See, a lot of audiophiles go based on what you're claiming here, that "2 samples per hearable cycle doesn't come close to the real sound". However, mathematics doesn't always follow intuition. You can perfectly recreate a signal as long as you have at least 2 samples per cycle of the highest desired frequency. It's not an approximation. It's a perfect reproduction. In actuality, the waveform recreated by a CD at 44.1kHz or a DVD at 48kHz will be a *better* reproduction than what a record can achieve, because the analog errors in the record will be far larger than errors introduced by the digitization process.

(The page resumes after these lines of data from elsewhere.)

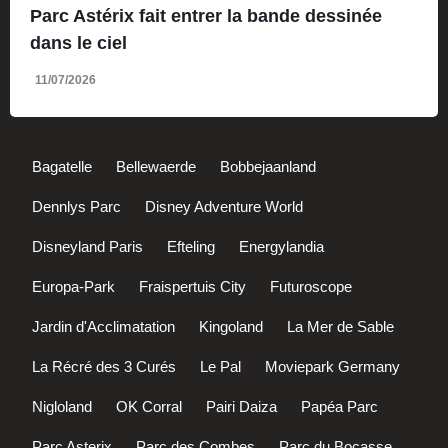
Parc Astérix fait entrer la bande dessinée
dans le ciel
11/07/2026
Bagatelle
Bellewaerde
Bobbejaanland
Dennlys Parc
Disney Adventure World
Disneyland Paris
Efteling
Energylandia
Europa-Park
Fraispertuis City
Futuroscope
Jardin d'Acclimatation
Kingoland
La Mer de Sable
La Récré des 3 Curés
Le Pal
Moviepark Germany
Nigloland
OK Corral
Pairi Daiza
Papéa Parc
Parc Asterix
Parc des Combes
Parc du Bocasse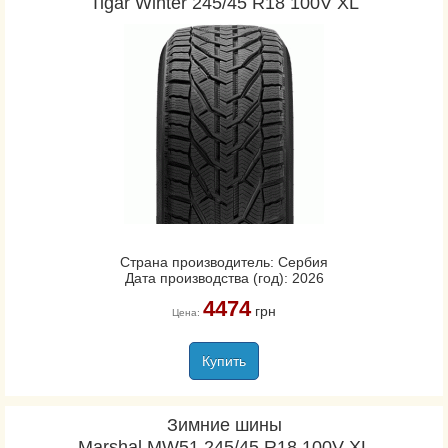
Tigar Winter 245/45 R18 100V XL
Страна производитель: Сербия
Дата производства (год): 2026
4474
грн
Цена:
Купить
Зимние шины
Marshal MW51 245/45 R18 100V XL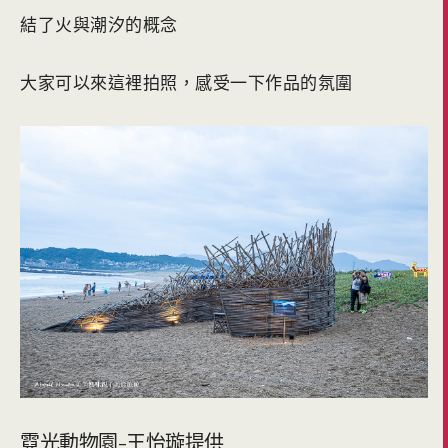
結了火與潮汐的概念
大家可以來這裡拍照，感受一下作品的氛圍
霓光動物園-王怡璇提供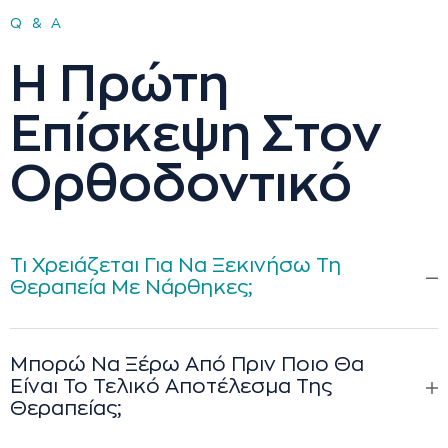
Q&A
Η Πρώτη
Επίσκεψη Στον
Ορθοδοντικό
Τι Χρειάζεται Για Να Ξεκινήσω Τη
Θεραπεία Με Νάρθηκες;
Μπορώ Να Ξέρω Από Πριν Ποιο Θα
Είναι Το Τελικό Αποτέλεσμα Της
Θεραπείας;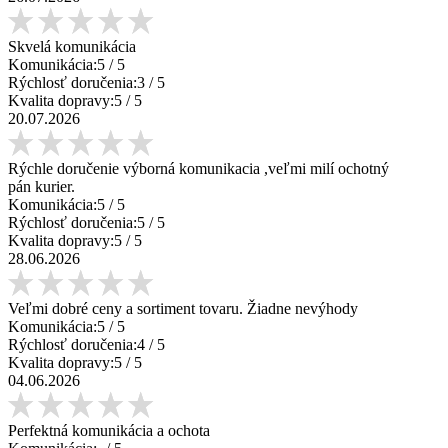
Skvelá komunikácia
Komunikácia:
5
/ 5
Rýchlosť doručenia:
3
/ 5
Kvalita dopravy:
5
/ 5
20.07.2026
Rýchle doručenie výborná komunikacia ,veľmi milí ochotný
pán kurier.
Komunikácia:
5
/ 5
Rýchlosť doručenia:
5
/ 5
Kvalita dopravy:
5
/ 5
28.06.2026
Veľmi dobré ceny a sortiment tovaru. Žiadne nevýhody
Komunikácia:
5
/ 5
Rýchlosť doručenia:
4
/ 5
Kvalita dopravy:
5
/ 5
04.06.2026
Perfektná komunikácia a ochota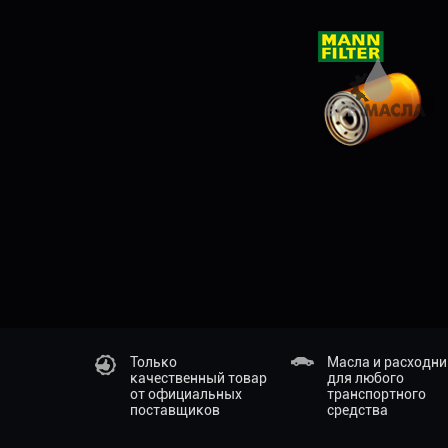
Только
Масла и расходн
качественный товар
для любого
от официальных
транспортного
поставщиков
средства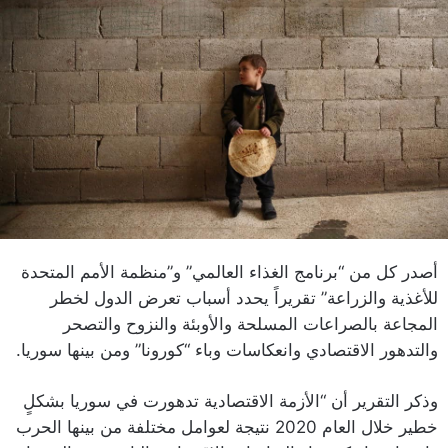
أصدر كل من “برنامج الغذاء العالمي” و”منظمة الأمم المتحدة
للأغذية والزراعة” تقريراً يحدد أسباب تعرض الدول لخطر
المجاعة بالصراعات المسلحة والأوبئة والنزوح والتصحر
والتدهور الاقتصادي وانعكاسات وباء “كورونا” ومن بينها سوريا.
وذكر التقرير أن “الأزمة الاقتصادية تدهورت في سوريا بشكلٍ
خطير خلال العام 2020 نتيجة لعوامل مختلفة من بينها الحرب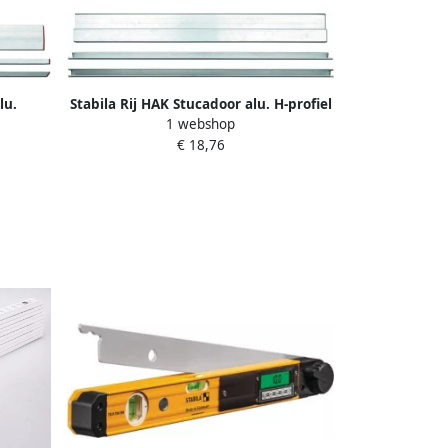
lu.
Stabila Rij HAK Stucadoor alu. H-profiel
1 webshop
100cm 07827
€ 18,76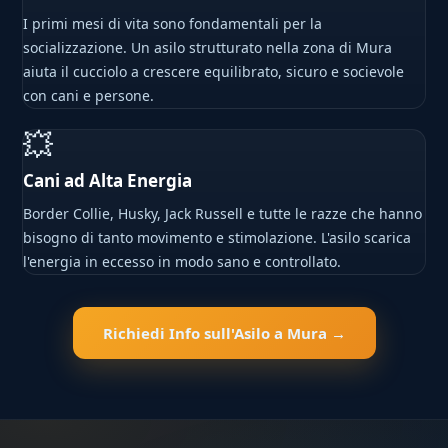
I primi mesi di vita sono fondamentali per la
socializzazione. Un asilo strutturato nella zona di Mura
aiuta il cucciolo a crescere equilibrato, sicuro e socievole
con cani e persone.
💥
Cani ad Alta Energia
Border Collie, Husky, Jack Russell e tutte le razze che hanno
bisogno di tanto movimento e stimolazione. L'asilo scarica
l'energia in eccesso in modo sano e controllato.
Richiedi Info sull'Asilo a Mura →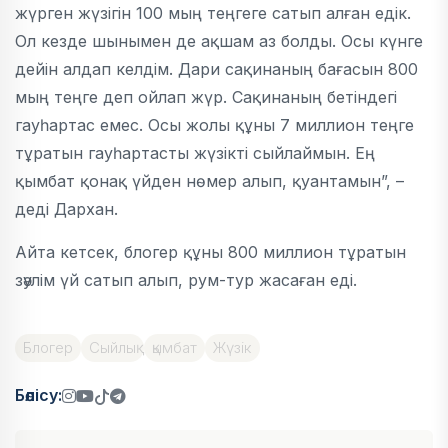
жүрген жүзігін 100 мың теңгеге сатып алған едік.
Ол кезде шынымен де ақшам аз болды. Осы күнге
дейін алдап келдім. Дари сақинаның бағасын 800
мың теңге деп ойлап жүр. Сақинаның бетіндегі
гауһартас емес. Осы жолы құны 7 миллион теңге
тұратын гауһартасты жүзікті сыйлаймын. Ең
қымбат қонақ үйден нөмер алып, қуантамын”, –
деді Дархан.
Айта кетсек, блогер құны 800 миллион тұратын
зәулім үй сатып алып, рум-тур жасаған еді.
Блогер
Сыйлық
қымбат
Жүзік
Бөлісу:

There's a slight argument to using 24 bit rather than 16 bit. 16 bit is adequate for audibly perfect reproduction, but you have to be a bit careful with your levels or you can end up with either clipping or audible background noise. 24 bit solves this issue. That having been said, I've seen lots of blind tests, and I've never seen evidence that anyone can detect a properly configured and high quality 16 bit/44.1kHz A-->D-->A loop inserted in their analog system of choice. Digital is audibly perfect, no matter what grumpy old audiophiles like to claim.

(It's worth noting that MP3s can absolutely audibly degrade the sound, though even then, that issue is largely solved with modern encoders at 256 or 320k bitrate)
 
  • Like
  • Skeptical
Likes vela and sysprog
  • #49
cjl said:
See, a lot of audiophiles go based on what you're claiming here, that "2 samples per hearable cycle doesn't come close to the real sound". However, mathematics doesn't always follow intuition. You can perfectly recreate a signal as long as you have at least 2 samples per cycle of the highest desired frequency. It's not an approximation. It's a perfect reproduction. In actuality, the waveform recreated by a CD at 44.1kHz or a DVD at 48kHz will be a *better* reproduction than what a record can achieve, because the analog errors in the record will be far larger than errors introduced by the digitization process.

There's a slight argument to using 24 bit rather than 16 bit. 16 bit is adequate for audibly perfect reproduction, but you have to be a bit careful with your levels or you can end up with either clipping or audible background noise. 24 bit solves this issue. That having been said, I've seen lots of blind tests, and I've never seen evidence that anyone can detect a properly configured and high quality 16 bit/44.1kHz A-->D-->A loop inserted in their analog system of choice. Digital is audibly perfect, no matter what grumpy old audiophiles like to claim.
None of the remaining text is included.